La presunta vittima si era costituita parte civile con l’avvocato Michelangelo Gorgoni.

Il 40enne rispondeva delle accuse di maltrattamenti in famiglia e lesioni personali, come contestato nell’avviso di conclusione delle indagini a firma del pm Maria Consolata Moschettini.

L’inchiesta ha preso il via dalla denuncia della donna che ha anche ottenuto dal tribunale la separazione dal marito. La presunta vittima ha riferito una sequela di comportamenti prevaricatori ed aggressivi per mano dell’uomo, avvenuti tra il mese di luglio del 2016, fino ad agosto scorso.

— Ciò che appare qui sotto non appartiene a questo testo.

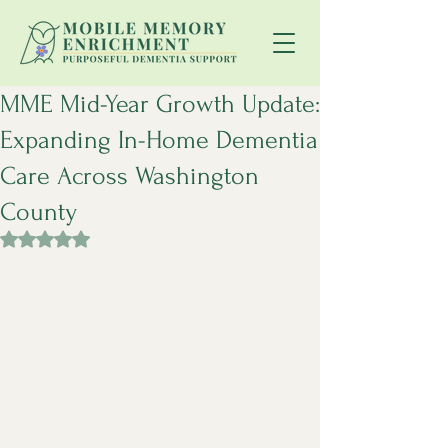
MME Mid-Year Growth Update:
Expanding In-Home Dementia
Care Across Washington
County
Rated NaN out of 5 stars.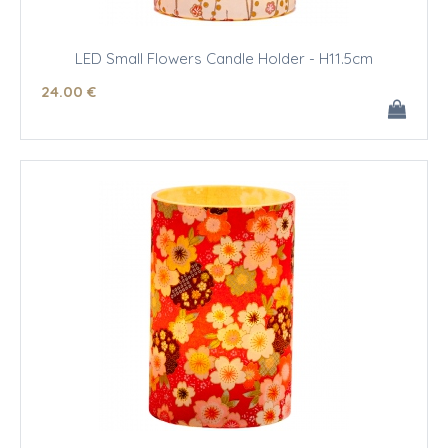
LED Small Flowers Candle Holder - H11.5cm
24
.00
€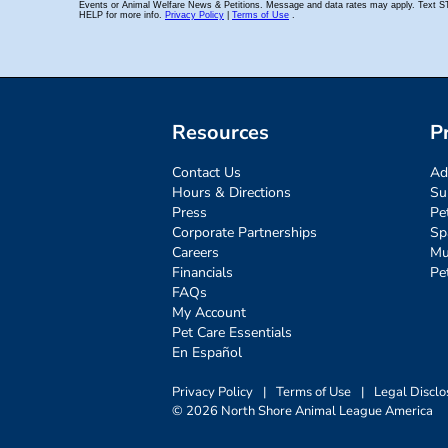
Resources
P
Contact Us
Ad
Hours & Directions
Su
Press
Pe
Corporate Partnerships
Sp
Careers
Mu
Financials
Pe
FAQs
My Account
Pet Care Essentials
En Español
Privacy Policy
|
Terms of Use
|
Legal Disclo
© 2026 North Shore Animal League America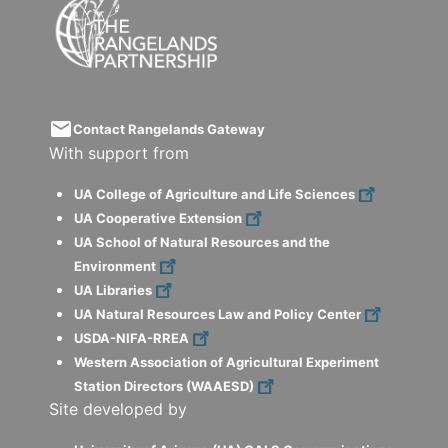
email
Contact Rangelands Gateway
With support from
UA College of Agriculture and Life Sciences
UA Cooperative Extension
UA School of Natural Resources and the
Environment
UA Libraries
UA Natural Resources Law and Policy Center
USDA-NIFA-RREA
Western Association of Agricultural Experiment
Station Directors (WAAESD)
Site developed by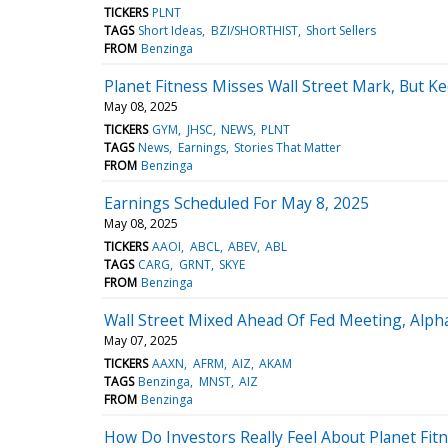
TICKERS
PLNT
TAGS
Short Ideas
BZI/SHORTHIST
Short Sellers
FROM
Benzinga
Planet Fitness Misses Wall Street Mark, But
May 08, 2025
TICKERS
GYM
JHSC
NEWS
PLNT
TAGS
News
Earnings
Stories That Matter
FROM
Benzinga
Earnings Scheduled For May 8, 2025
May 08, 2025
TICKERS
AAOI
ABCL
ABEV
ABL
TAGS
CARG
GRNT
SKYE
FROM
Benzinga
Wall Street Mixed Ahead Of Fed Meeting, Alph
May 07, 2025
TICKERS
AAXN
AFRM
AIZ
AKAM
TAGS
Benzinga
MNST
AIZ
FROM
Benzinga
How Do Investors Really Feel About Planet Fit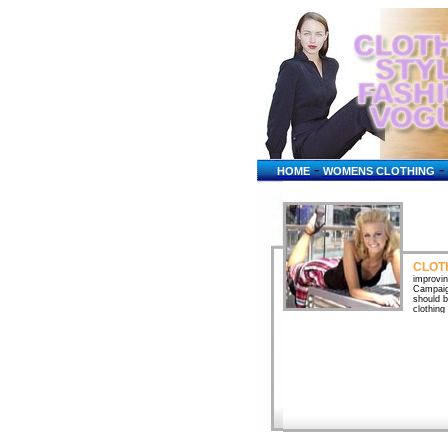
-
-
HOME
WOMENS CLOTHING
CLOT
improvin
Campaig
should b
clothing
Children
go when 
garments
Vocabula
language
Camisole
socks, s
Womens c
mens clo
apparel 
Apparel 
kits. A
Emperor 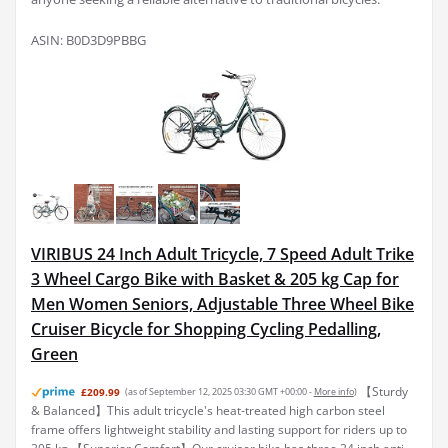
ASIN: B0D3D9PBBG
VIRIBUS 24 Inch Adult Tricycle, 7 Speed Adult Trike
3 Wheel Cargo Bike with Basket & 205 kg Cap for
Men Women Seniors, Adjustable Three Wheel Bike
Cruiser Bicycle for Shopping Cycling Pedalling,
Green
【Sturdy
£209.99
(as of September 12, 2025 03:30 GMT +00:00 -
More info
)
& Balanced】This adult tricycle's heat-treated high carbon steel
frame offers lightweight stability and lasting support for riders up to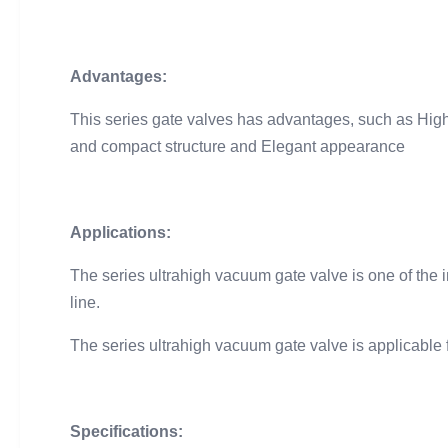
Advantages:
This series gate valves has advantages, such as High r
and compact structure and Elegant appearance
Applications:
The series ultrahigh vacuum gate valve is one of th
line.
The series ultrahigh vacuum gate valve is applicable 
Specifications: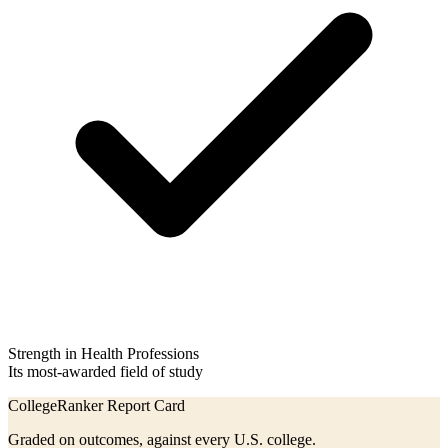
Strength in Health Professions
Its most-awarded field of study
CollegeRanker Report Card
Graded on outcomes, against every U.S. college.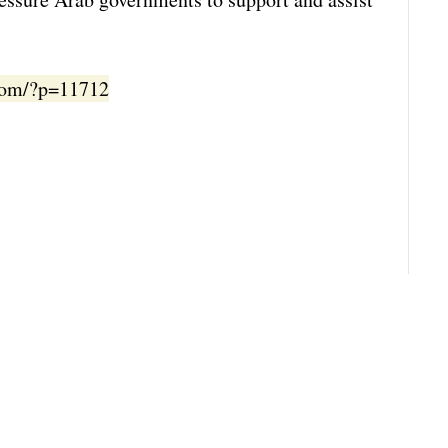
.com/?p=11712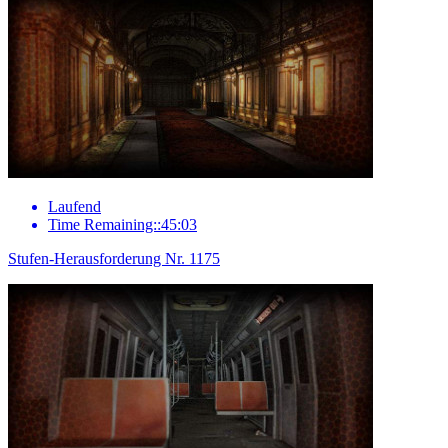
Laufend
Time Remaining::45:03
Stufen-Herausforderung Nr. 1175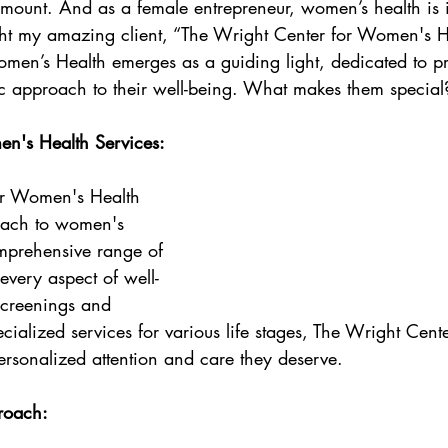
amount. And as a female entrepreneur, women’s health is 
Wellness
ight my amazing client, “The Wright Center for Women's H
men’s Health emerges as a guiding light, dedicated to p
c approach to their well-being. What makes them special
's Health Services:
or Women's Health 
roach to women's 
omprehensive range of 
 every aspect of well-
screenings and 
ecialized services for various life stages, The Wright Cente
rsonalized attention and care they deserve.
roach: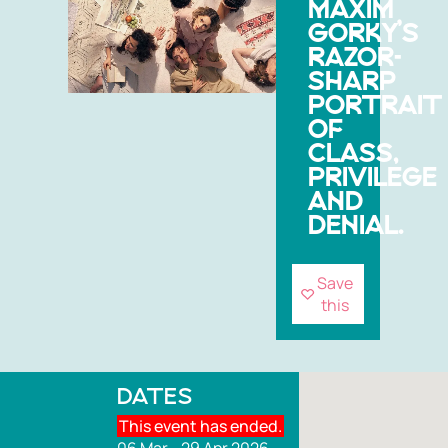
MAXIM
GORKY’S
RAZOR-
SHARP
PORTRAIT
OF
CLASS,
PRIVILEGE
AND
DENIAL.
Save
this
DATES
This event has ended.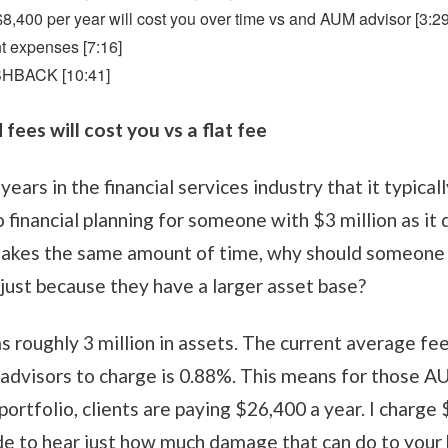
 $8,400 per year will cost you over time vs and AUM advisor [3:29
nt expenses [7:16]
SHBACK [10:41]
ees will cost you vs a flat fee
years in the financial services industry that it typica
 financial planning for someone with $3 million as i
it takes the same amount of time, why should someone 
just because they have a larger asset base?
s roughly 3 million in assets. The current average f
dvisors to charge is 0.88%. This means for those 
ortfolio, clients are paying $26,400 a year. I charge 
e to hear just how much damage that can do to your 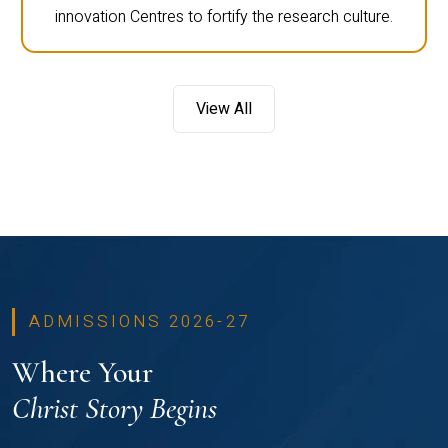
innovation Centres to fortify the research culture.
View All
ADMISSIONS 2026-27
Where Your
Christ Story Begins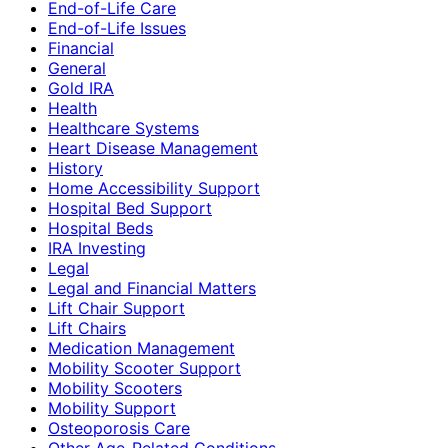
End-of-Life Care
End-of-Life Issues
Financial
General
Gold IRA
Health
Healthcare Systems
Heart Disease Management
History
Home Accessibility Support
Hospital Bed Support
Hospital Beds
IRA Investing
Legal
Legal and Financial Matters
Lift Chair Support
Lift Chairs
Medication Management
Mobility Scooter Support
Mobility Scooters
Mobility Support
Osteoporosis Care
Other Age-Related Conditions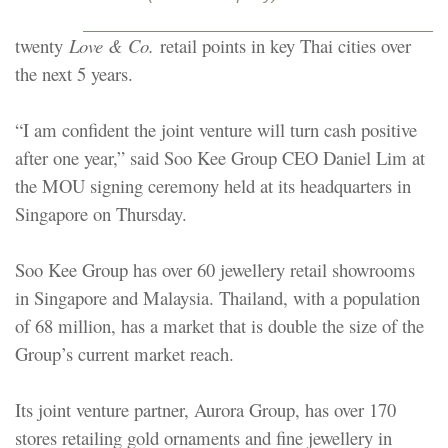
twenty
Love & Co.
retail points in key Thai cities over
the next 5 years.
“I am confident the joint venture will turn cash positive
after one year,” said Soo Kee Group CEO Daniel Lim at
the MOU signing ceremony held at its headquarters in
Singapore on Thursday.
Soo Kee Group has over 60 jewellery retail showrooms
in Singapore and Malaysia. Thailand, with a population
of 68 million, has a market that is double the size of the
Group’s current market reach.
Its joint venture partner, Aurora Group, has over 170
stores retailing gold ornaments and fine jewellery in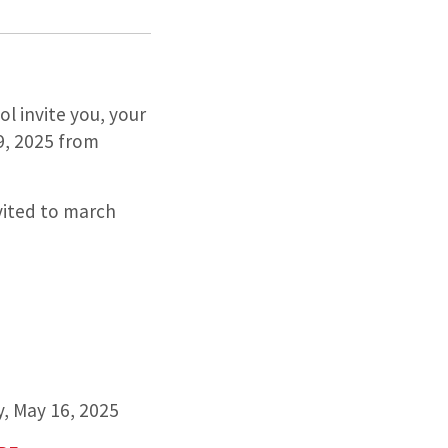
l invite you, your
9, 2025 from
ited to march
ay, May 16, 2025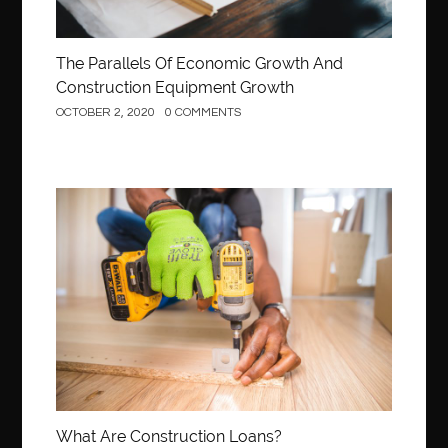
The Parallels Of Economic Growth And
Construction Equipment Growth
OCTOBER 2, 2020
0 COMMENTS
Construction
What Are Construction Loans?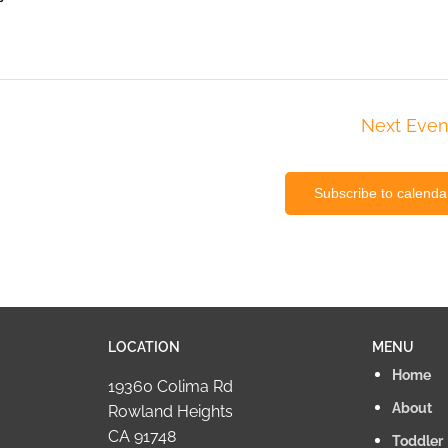
Next
Even
Subscribe to calenda
LOCATION
MENU
Home
19360 Colima Rd
About
Rowland Heights
CA 91748
Toddler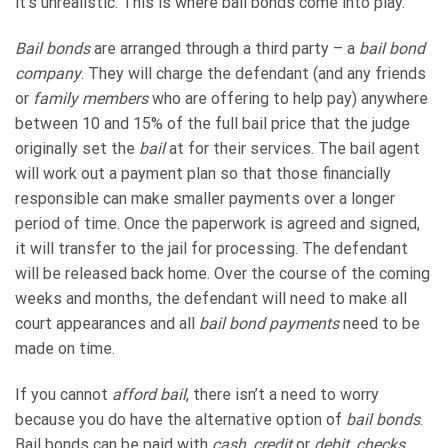
it’s unrealistic. This is where bail bonds come into play.
Bail bonds
are arranged through a third party – a
bail bond
company
. They will charge the defendant (and any friends
or
family members
who are offering to help pay) anywhere
between 10 and 15% of the full bail price that the judge
originally set the
bail
at for their services. The bail agent
will work out a payment plan so that those financially
responsible can make smaller payments over a longer
period of time. Once the paperwork is agreed and signed,
it will transfer to the jail for processing. The defendant
will be released back home. Over the course of the coming
weeks and months, the defendant will need to make all
court appearances and all
bail bond payments
need to be
made on time.
If you cannot
afford bail
, there isn’t a need to worry
because you do have the alternative option of
bail bonds
.
Bail bonds can be paid with
cash
,
credit
or
debit
,
checks
,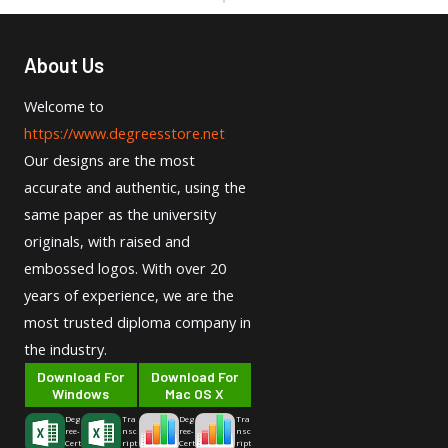
About Us
Welcome to
https://www.degreesstore.net
Our designs are the most
accurate and authentic, using the
same paper as the university
originals, with raised and
embossed logos. With over 20
years of experience, we are the
most trusted diploma company in
the industry.
Download For
Download For
Windows
Mac OS X
Deg
Tra
Deg
Tra
ree-
nsc
ree-
nsc
Cert
ript
Cert
ript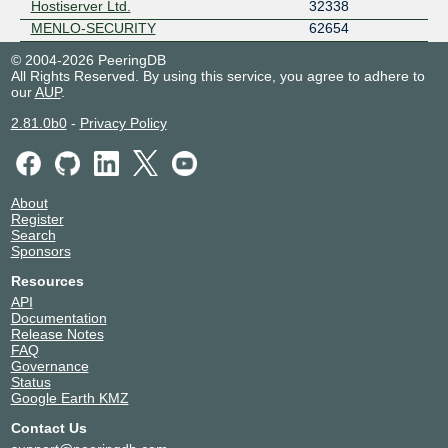
Hostiserver Ltd.
32338
MENLO-SECURITY
62654
© 2004-2026 PeeringDB
All Rights Reserved. By using this service, you agree to adhere to
our
AUP
.
2.81.0b0
-
Privacy Policy
About
Register
Search
Sponsors
Resources
API
Documentation
Release Notes
FAQ
Governance
Status
Google Earth KMZ
Contact Us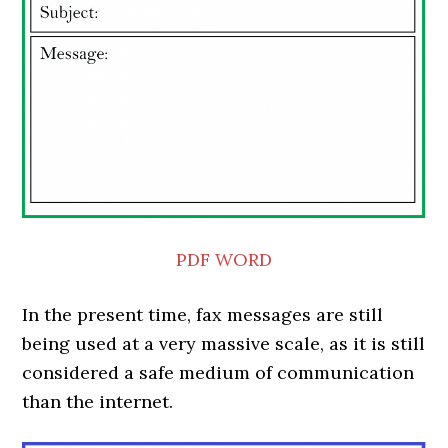
PDF
WORD
In the present time, fax messages are still
being used at a very massive scale, as it is still
considered a safe medium of communication
than the internet.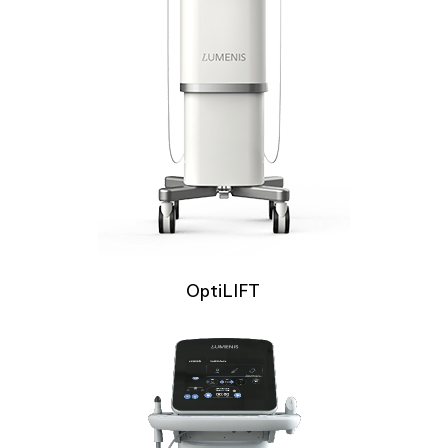
OptiLIFT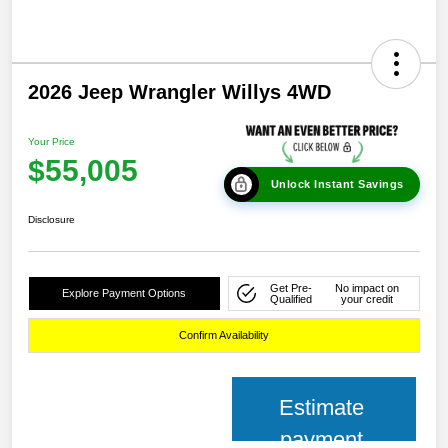
2026 Jeep Wrangler Willys 4WD
Your Price
$55,005
Unlock Instant Savings
Disclosure
Get Pre-
No impact on
Explore Payment Options
Qualified
your credit
Confirm Availability
Estimate
payment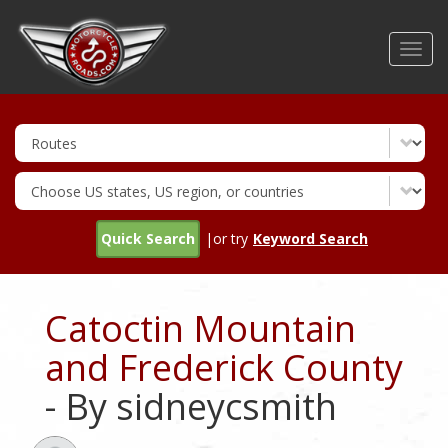
Skip
to
Toggl
main
navig
content
Quick Search
|or try
Keyword Search
Catoctin Mountain
and Frederick County
- By sidneycsmith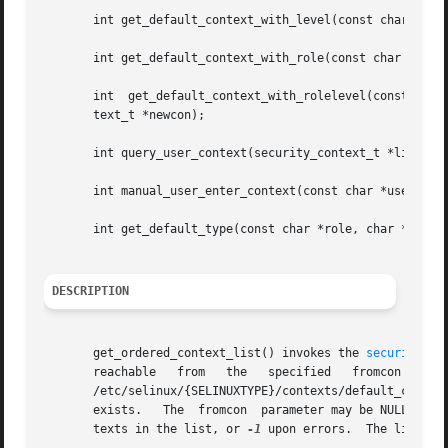
       int get_default_context_with_level(const char *user
       int get_default_context_with_role(const char *user,
       int  get_default_context_with_rolelevel(const  char
       text_t *newcon);

       int query_user_context(security_context_t *list, se
       int manual_user_enter_context(const char *user, sec
       int get_default_type(const char *role, char **type)
DESCRIPTION
       get_ordered_context_list() invokes the 
security_co
       reachable   from   the	specified   fromcon   context.	  The	function   then   orders   the	 resulting   list   based  on  the  global

       /etc/selinux/{SELINUXTYPE}/contexts/default_contexts
       exists.	 The  fromcon  parameter may be NULL to indicate that the current context should be used.  The function returns the number of con-

       texts in the list, or 
-1
 upon errors.  The list mu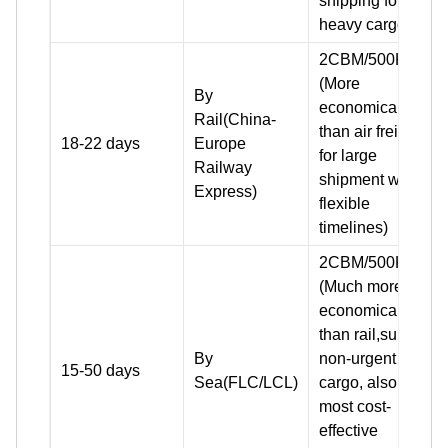
shipping for
heavy cargo)
2CBM/500KG+
(More
By
economical
Rail(China-
than air freight
18-22 days
Europe
for large
Railway
shipment with
Express)
flexible
timelines)
2CBM/500KG+
(Much more
economical
than rail,suit for
By
non-urgent
15-50 days
Sea(FLC/LCL)
cargo, also the
most cost-
effective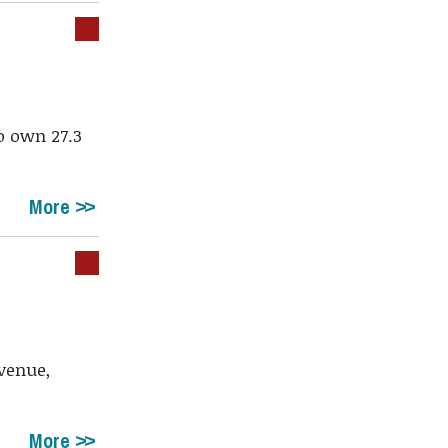
o own 27.3
More
Avenue,
More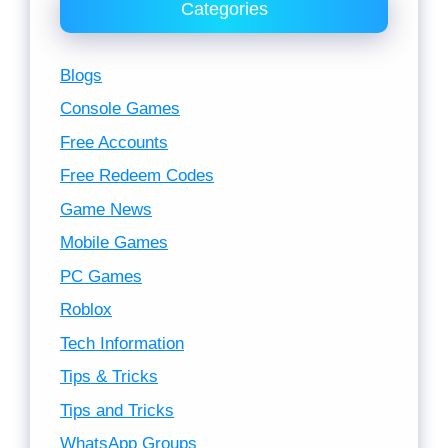
Categories
Blogs
Console Games
Free Accounts
Free Redeem Codes
Game News
Mobile Games
PC Games
Roblox
Tech Information
Tips & Tricks
Tips and Tricks
WhatsApp Groups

Anzitutto, il marito violento minacciava quotidianamente di ucciderla, di spararla e di bruciarla viva. E poi, in base all’accusa, il 40enne in almeno due occasioni, assieme a madre e sorella, avrebbe picchiato la moglie, anche a causa di divergenze con la suocera nella cura della figlia. In una circostanza, mentre la donna portava in braccio la bimba di 1 anno, il marito l’avrebbe fatta cadere per terra, provocando il pianto disperato della piccola. E poi, la moglie sarebbe stata percossa dai tre, per non aver cenato assieme a marito, suocera e cognata.

Non solo, poiché la donna sarebbe stata ostacolata dal 40enne nella ricerca e nel mantenimento di un posto di lavoro. E in una circostanza, le avrebbe impedito di rientrare in casa, costringendola a dormire al freddo in macchina, assieme alla bimba. E ancora, si sarebbe recato sul nuovo posto di lavoro della moglie, iniziando ad urlare per ostacolare l’assunzione.

Infine, il 40enne avrebbe impedito alla coniuge di incontrare le amiche, arrivando a minacciare una di esse, di incendiarle l’auto. Non solo, anche i genitori di lei, tanto che in una circostanza avrebbe preso a martellate la lavatrice, che la moglie aveva avuto in regalo da loro.

Tali accuse, come detto, sono cadute al termine del processo.